The Invisible Child

Once again, prison ministry has collided with orphan care…this time in a different fashion.

One of the students (an orphan), whom I will call Paul, has been sponsored since 2006.  He is 16 years old.  Sadly, he was recently convicted of a serious crime and is now in prison.

This is a hard post to write.  I cannot re-tell the details of Paul’s life without flooding my desk with tears– but I really want to share this, because it demonstrates God’s amazing grace.

Let me tell you Paul’s story…invisible3

Paul is from northern Uganda–the area of the Invisible Children*.  One night in 2005, when Paul was 12, he and his family were sleeping inside their home.  Members of the rebel army (child soldiers) stormed their home and slaughtered his father in front of his eyes.
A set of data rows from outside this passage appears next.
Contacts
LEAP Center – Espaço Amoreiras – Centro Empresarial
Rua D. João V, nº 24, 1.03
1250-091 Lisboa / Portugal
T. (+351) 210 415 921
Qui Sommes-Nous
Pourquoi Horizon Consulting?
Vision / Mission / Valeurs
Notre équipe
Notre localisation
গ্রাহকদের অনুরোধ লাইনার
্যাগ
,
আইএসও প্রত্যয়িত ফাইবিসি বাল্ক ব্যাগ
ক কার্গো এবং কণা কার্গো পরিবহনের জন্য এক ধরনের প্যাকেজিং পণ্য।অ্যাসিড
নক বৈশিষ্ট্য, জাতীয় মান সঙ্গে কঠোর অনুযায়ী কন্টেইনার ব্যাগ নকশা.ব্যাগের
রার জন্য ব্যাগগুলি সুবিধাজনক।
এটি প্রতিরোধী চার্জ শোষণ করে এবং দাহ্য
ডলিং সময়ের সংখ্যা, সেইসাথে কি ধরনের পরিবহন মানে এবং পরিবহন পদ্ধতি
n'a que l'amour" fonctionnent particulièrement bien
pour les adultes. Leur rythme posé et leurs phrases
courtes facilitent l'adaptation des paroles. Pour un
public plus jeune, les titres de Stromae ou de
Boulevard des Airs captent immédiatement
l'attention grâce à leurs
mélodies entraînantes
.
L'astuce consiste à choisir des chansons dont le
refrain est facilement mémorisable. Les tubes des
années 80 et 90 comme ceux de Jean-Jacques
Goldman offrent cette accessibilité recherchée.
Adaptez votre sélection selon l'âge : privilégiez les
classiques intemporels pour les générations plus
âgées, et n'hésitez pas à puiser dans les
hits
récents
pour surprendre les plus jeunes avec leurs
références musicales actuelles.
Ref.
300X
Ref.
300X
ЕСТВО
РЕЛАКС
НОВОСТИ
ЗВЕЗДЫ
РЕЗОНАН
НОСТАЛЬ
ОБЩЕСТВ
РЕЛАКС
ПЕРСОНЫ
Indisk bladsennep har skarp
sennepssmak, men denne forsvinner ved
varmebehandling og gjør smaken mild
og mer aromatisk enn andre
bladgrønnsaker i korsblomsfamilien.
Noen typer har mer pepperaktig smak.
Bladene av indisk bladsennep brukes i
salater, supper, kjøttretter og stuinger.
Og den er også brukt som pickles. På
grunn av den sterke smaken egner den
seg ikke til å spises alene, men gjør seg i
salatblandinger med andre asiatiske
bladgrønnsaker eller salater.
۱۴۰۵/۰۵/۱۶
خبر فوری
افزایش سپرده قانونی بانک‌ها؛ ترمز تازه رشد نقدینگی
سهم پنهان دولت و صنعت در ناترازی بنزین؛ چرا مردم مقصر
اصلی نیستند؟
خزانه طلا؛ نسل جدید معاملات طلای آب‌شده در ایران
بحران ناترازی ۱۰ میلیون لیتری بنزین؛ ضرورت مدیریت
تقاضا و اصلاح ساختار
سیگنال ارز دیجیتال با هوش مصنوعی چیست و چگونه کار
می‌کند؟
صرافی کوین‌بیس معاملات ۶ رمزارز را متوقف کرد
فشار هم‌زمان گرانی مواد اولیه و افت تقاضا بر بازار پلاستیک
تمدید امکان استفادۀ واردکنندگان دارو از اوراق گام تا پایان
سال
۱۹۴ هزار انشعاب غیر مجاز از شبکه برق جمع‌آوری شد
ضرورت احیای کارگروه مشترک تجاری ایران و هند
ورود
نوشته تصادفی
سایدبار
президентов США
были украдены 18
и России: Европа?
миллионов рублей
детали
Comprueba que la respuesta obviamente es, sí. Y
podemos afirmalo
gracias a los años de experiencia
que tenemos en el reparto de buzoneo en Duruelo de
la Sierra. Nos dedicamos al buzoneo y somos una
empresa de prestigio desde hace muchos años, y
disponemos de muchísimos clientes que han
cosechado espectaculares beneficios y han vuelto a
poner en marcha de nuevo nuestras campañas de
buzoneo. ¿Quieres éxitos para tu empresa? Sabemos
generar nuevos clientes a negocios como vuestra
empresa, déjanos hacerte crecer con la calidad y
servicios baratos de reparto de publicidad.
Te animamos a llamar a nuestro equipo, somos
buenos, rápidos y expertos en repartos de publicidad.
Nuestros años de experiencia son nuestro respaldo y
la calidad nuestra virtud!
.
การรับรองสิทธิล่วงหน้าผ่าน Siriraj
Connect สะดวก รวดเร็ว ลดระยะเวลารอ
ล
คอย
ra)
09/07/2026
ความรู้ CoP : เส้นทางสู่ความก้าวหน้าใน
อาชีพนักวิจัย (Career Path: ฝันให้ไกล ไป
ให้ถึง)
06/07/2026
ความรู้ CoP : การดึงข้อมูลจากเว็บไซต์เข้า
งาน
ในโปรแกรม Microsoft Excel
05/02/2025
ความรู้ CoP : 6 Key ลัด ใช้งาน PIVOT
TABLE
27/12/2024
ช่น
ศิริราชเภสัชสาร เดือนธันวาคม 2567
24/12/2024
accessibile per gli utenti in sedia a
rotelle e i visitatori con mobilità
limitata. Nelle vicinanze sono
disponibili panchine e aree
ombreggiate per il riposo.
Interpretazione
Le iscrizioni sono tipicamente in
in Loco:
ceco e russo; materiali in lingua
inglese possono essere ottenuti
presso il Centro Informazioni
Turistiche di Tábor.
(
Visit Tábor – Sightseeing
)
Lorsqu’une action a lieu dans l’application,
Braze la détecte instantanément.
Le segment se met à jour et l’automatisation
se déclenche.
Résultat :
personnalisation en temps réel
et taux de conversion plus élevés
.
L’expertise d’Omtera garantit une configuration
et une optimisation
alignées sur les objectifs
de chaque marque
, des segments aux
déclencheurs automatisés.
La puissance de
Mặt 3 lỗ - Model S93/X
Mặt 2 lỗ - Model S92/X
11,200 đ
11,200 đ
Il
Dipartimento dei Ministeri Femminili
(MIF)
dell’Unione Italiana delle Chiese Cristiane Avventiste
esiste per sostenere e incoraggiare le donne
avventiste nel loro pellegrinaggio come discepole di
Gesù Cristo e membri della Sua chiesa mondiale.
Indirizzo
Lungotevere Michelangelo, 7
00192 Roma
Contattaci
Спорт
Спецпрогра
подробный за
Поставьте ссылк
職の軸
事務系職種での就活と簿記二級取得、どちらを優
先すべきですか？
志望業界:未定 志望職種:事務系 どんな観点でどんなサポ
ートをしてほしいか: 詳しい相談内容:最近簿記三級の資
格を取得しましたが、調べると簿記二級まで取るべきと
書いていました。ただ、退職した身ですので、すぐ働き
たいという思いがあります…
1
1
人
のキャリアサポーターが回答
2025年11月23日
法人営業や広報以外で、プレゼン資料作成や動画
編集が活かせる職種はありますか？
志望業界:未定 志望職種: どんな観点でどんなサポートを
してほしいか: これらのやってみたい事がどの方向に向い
He and his brothers and sisters fled into the inky darkness to avoid being kidnapped by the rebel army, who would either subject them to or force them to commit heinous acts of torture.  Because of the darkness, Paul was separated from his siblings and has not seen them since that horrid night.  He doesn’t know if his mother is alive.

He wandered in the bush for TWO MONTHS, surviving off of what food he could find growing on trees.  It was on a day late in 2005 that the Lord sent John Mugabi north to this area.

For security purposes, I cannot share with you all that happened to John Mugabi on that trip, but I can tell you that it was at great personal risk to his own life that he went north.  While there, he found two young boys, Paul and his friend, wandering around naked in the bush.

John took them in his pick-up truck and drove them the 5 hours back down to Nkumba.  He kept them in his home, and e-mailed us about these boys, and God supplied a sponsor for them.  She is a woman who lives in another state, and I have only met her once.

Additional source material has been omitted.